= Beginning of Section =
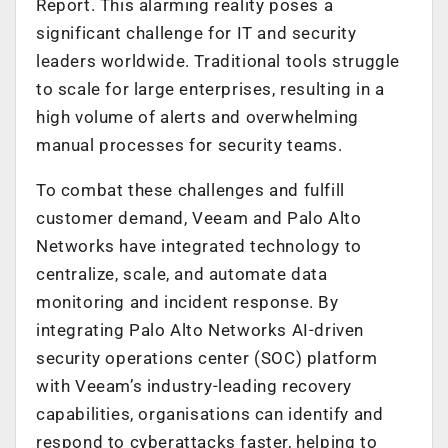
Report. This alarming reality poses a
significant challenge for IT and security
leaders worldwide. Traditional tools struggle
to scale for large enterprises, resulting in a
high volume of alerts and overwhelming
manual processes for security teams.
To combat these challenges and fulfill
customer demand, Veeam and Palo Alto
Networks have integrated technology to
centralize, scale, and automate data
monitoring and incident response. By
integrating Palo Alto Networks AI-driven
security operations center (SOC) platform
with Veeam’s industry-leading recovery
capabilities, organisations can identify and
respond to cyberattacks faster, helping to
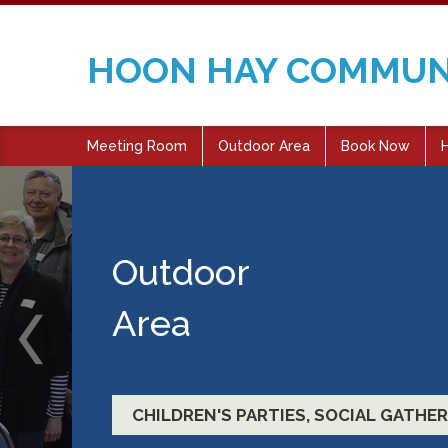
HOON HAY COMMUN
Meeting Room
Outdoor Area
Book Now
H
Meetings and
Functions
EDUCATIONAL ACTIVITIES, FITNESS 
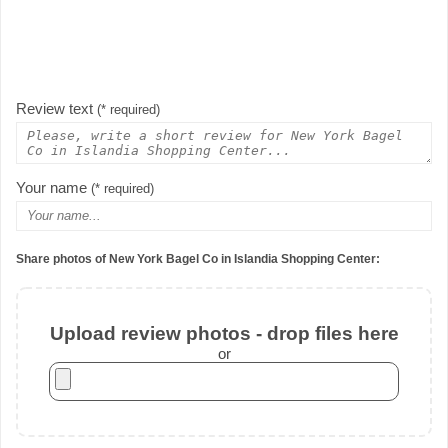
Review text
(* required)
Your name
(* required)
Share photos of New York Bagel Co in Islandia Shopping Center:
Upload review photos - drop files here
or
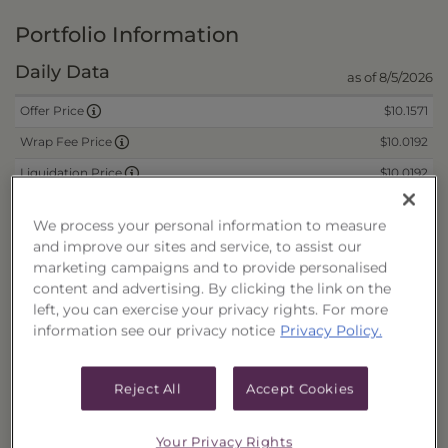
Portfolio Information
Daily Data
as of 8/5/2026
$10.1571
Offer Price
$10.0192
Wrap Fee Price
$10.0192
Liquidation Price
$0.1350
Remaining Deferred Sales Charge
We process your personal information to measure
and improve our sites and service, to assist our
marketing campaigns and to provide personalised
CUSIPs
content and advertising. By clicking the link on the
left, you can exercise your privacy rights. For more
Cash
40178T207
information see our privacy notice
Privacy Policy.
Reinvest
40178T215
Fee/Cash
40178T223
Reject All
Accept Cookies
Fee/Reinvest
40178T231
Your Privacy Rights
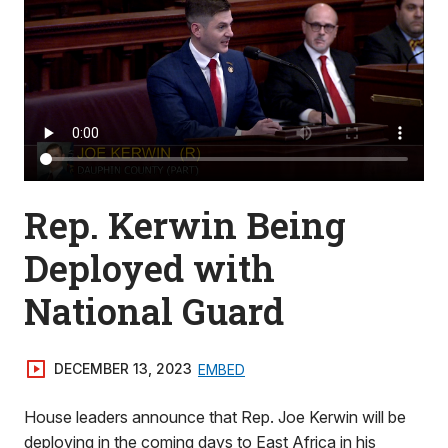
Rep. Kerwin Being
Deployed with
National Guard
DECEMBER 13, 2023
EMBED
House leaders announce that Rep. Joe Kerwin will be
deploying in the coming days to East Africa in his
= End of Section =
**Task prompt**
In the material above, which lines fall between the one holding "monitoring and incident response. By" and the one holding "content and advertising.", inclusive? Print exactly those, with the pictures left out.

**Task response**
monitoring and incident response. By
integrating Palo Alto Networks AI-driven
security operations center (SOC) platform
with Veeam’s industry-leading recovery
capabilities, organisations can identify and
respond to cyberattacks faster, helping to
HOON HAY COMMUN
Meeting Room
Outdoor Area
Book Now
H
Meetings and
Functions
EDUCATIONAL ACTIVITIES, FITNESS 
Review text
(* required)
Your name
(* required)
Share photos of New York Bagel Co in Islandia Shopping Center:
Upload review photos - drop files here
or
Portfolio Information
Daily Data
as of 8/5/2026
$10.1571
Offer Price
$10.0192
Wrap Fee Price
$10.0192
Liquidation Price
$0.1350
Remaining Deferred Sales Charge
We process your personal information to measure
and improve our sites and service, to assist our
marketing campaigns and to provide personalised
CUSIPs
content and advertising. By clicking the link on the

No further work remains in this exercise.